La préparation à la conception (préconception)

La préparation à la conception (préconception)

Un projet de bébé se joue en partie avant le premier jour de grossesse. Les cellules reproductrices mettent environ trois mois à arriver à maturité : un ovocyte entame son dernier cycle de maturation autour de 90 jours avant l’ovulation, et la fabrication complète d’un spermatozoïde demande à peu près 74 jours. Ce que l’on mange, fume ou boit pendant cette fenêtre laisse donc une empreinte sur les cellules qui participeront, peut-être, à la conception.

Bonne nouvelle : il ne s’agit pas de bouleverser sa vie, mais d’ajuster quelques habitudes bien choisies, à deux. Voici ce qui compte vraiment, d’après les repères officiels français.

Pourquoi les trois mois avant la conception comptent

La période préconceptionnelle correspond aux mois qui précèdent l’arrêt de la contraception, puis les essais. L’Assurance maladie recommande d’ailleurs une consultation dédiée, dite préconceptionnelle, dès que le projet d’enfant se précise. Elle peut être menée par un médecin généraliste, une sage-femme ou un gynécologue, et sert à faire le point sur la santé des deux partenaires : antécédents, traitements en cours, vaccinations, mode de vie.

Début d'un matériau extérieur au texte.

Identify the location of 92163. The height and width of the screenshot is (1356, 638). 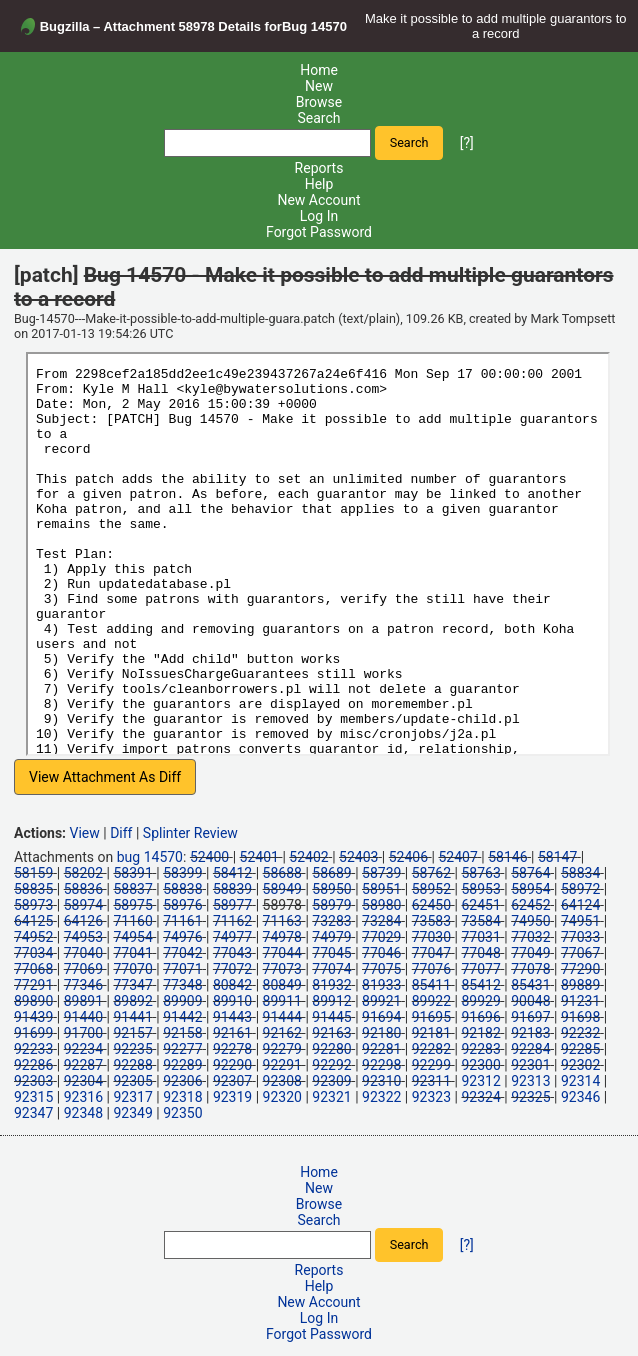
(331, 1033).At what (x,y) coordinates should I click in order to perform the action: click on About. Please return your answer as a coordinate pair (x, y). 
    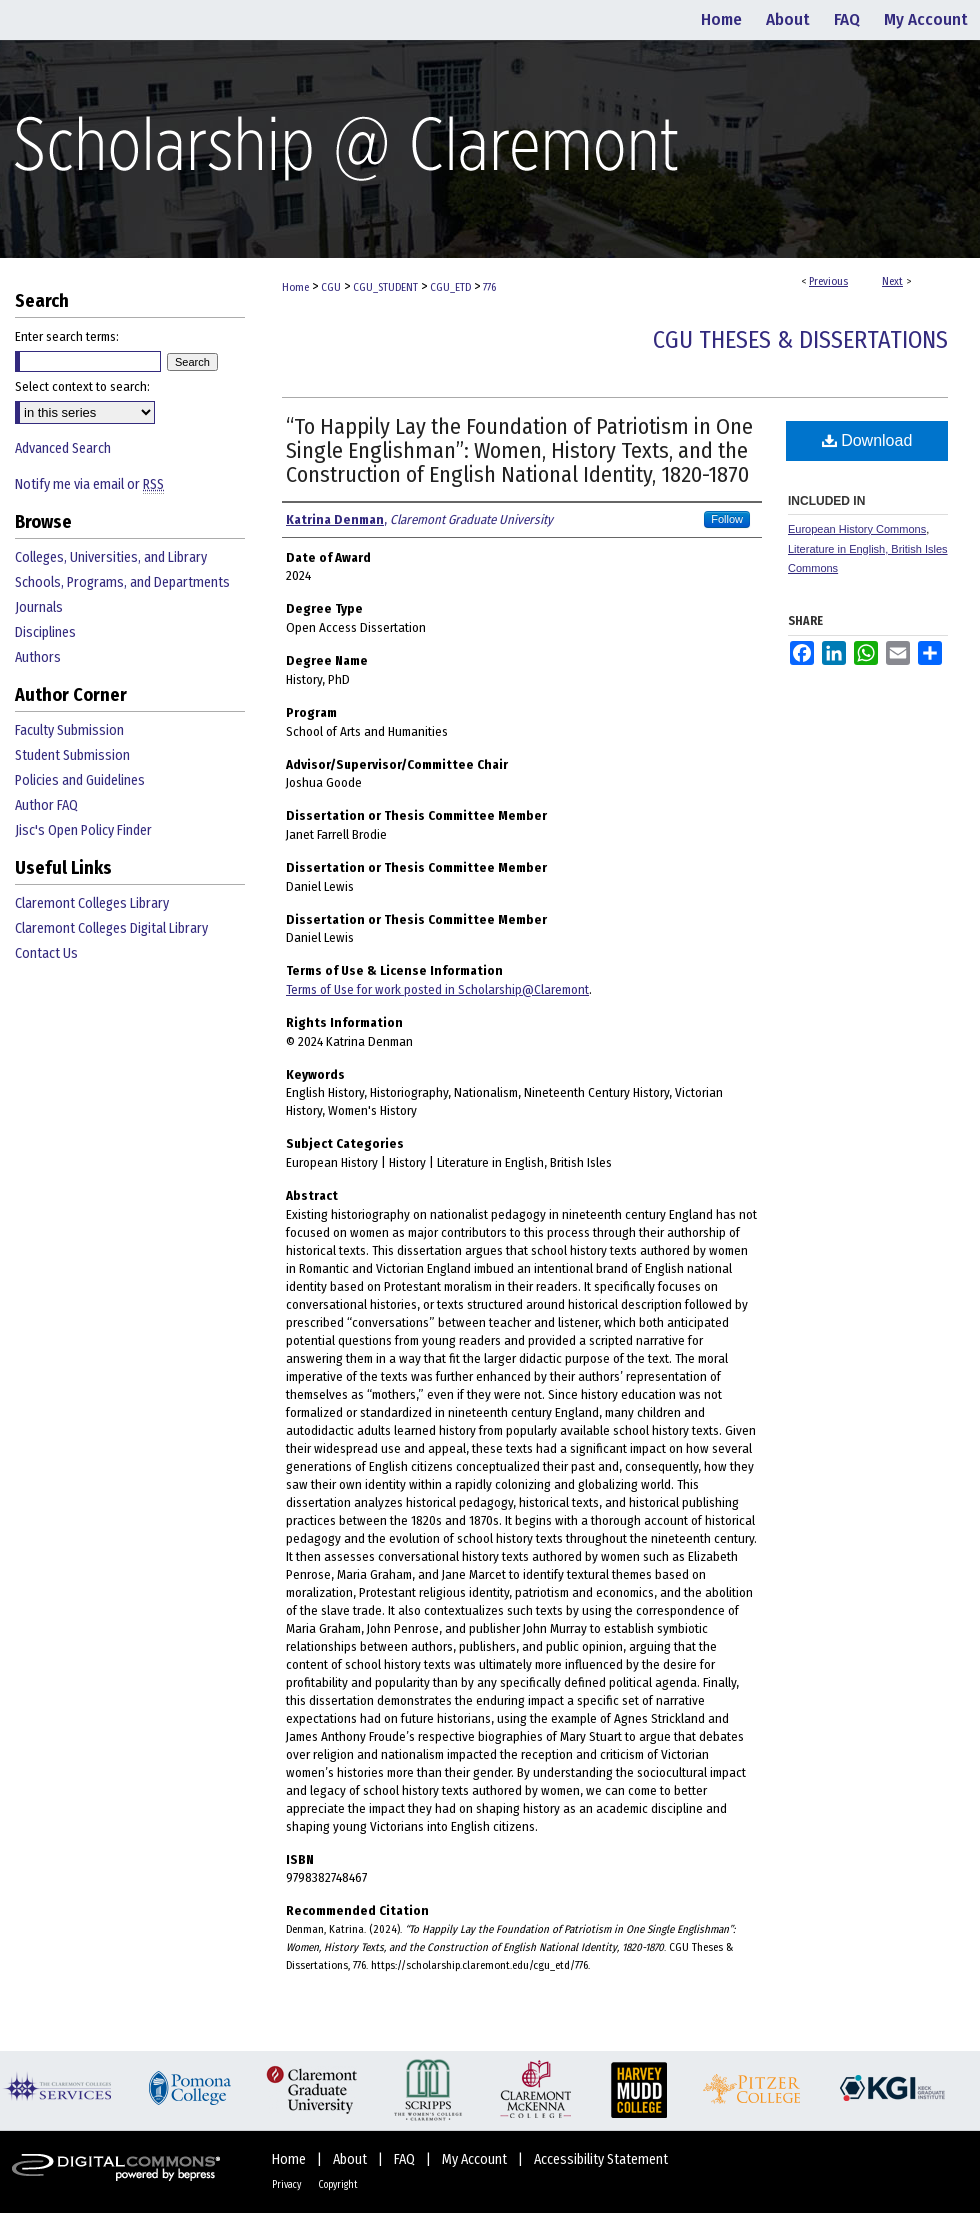
    Looking at the image, I should click on (351, 2159).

Cette anticipation a un objectif simple : corriger ce qui peut l’être pendant que les cellules reproductrices se renouvellent, et démarrer la grossesse dans les meilleures conditions possibles. Certains ajustements, comme la supplémentation en vitamine B9, n’ont d’ailleurs de plein intérêt que s’ils commencent avant la conception.

Côté femme : faire le point avant de se lancer

Le rendez-vous préconceptionnel permet de vérifier plusieurs éléments concrets :

  • la vitamine B9 (acide folique) : une supplémentation de 0,4 mg par jour est recommandée au moins 4 semaines avant la conception et jusqu’à 12 semaines d’aménorrhée, pour réduire le risque d’anomalies de fermeture du tube neural ;
  • le statut vaccinal : rubéole, varicelle et coqueluche se vérifient avant la grossesse, certains vaccins ne pouvant plus être faits une fois enceinte ;
  • les traitements en cours : certains médicaments doivent être adaptés avant les essais, sans jamais les arrêter seule ;
  • les maladies chroniques (diabète, hypothyroïdie, hypertension, épilepsie) : les équilibrer avant la conception change la donne pour la suite ;
  • le suivi dentaire et le poids, deux points souvent oubliés qui influencent le déroulement de la grossesse.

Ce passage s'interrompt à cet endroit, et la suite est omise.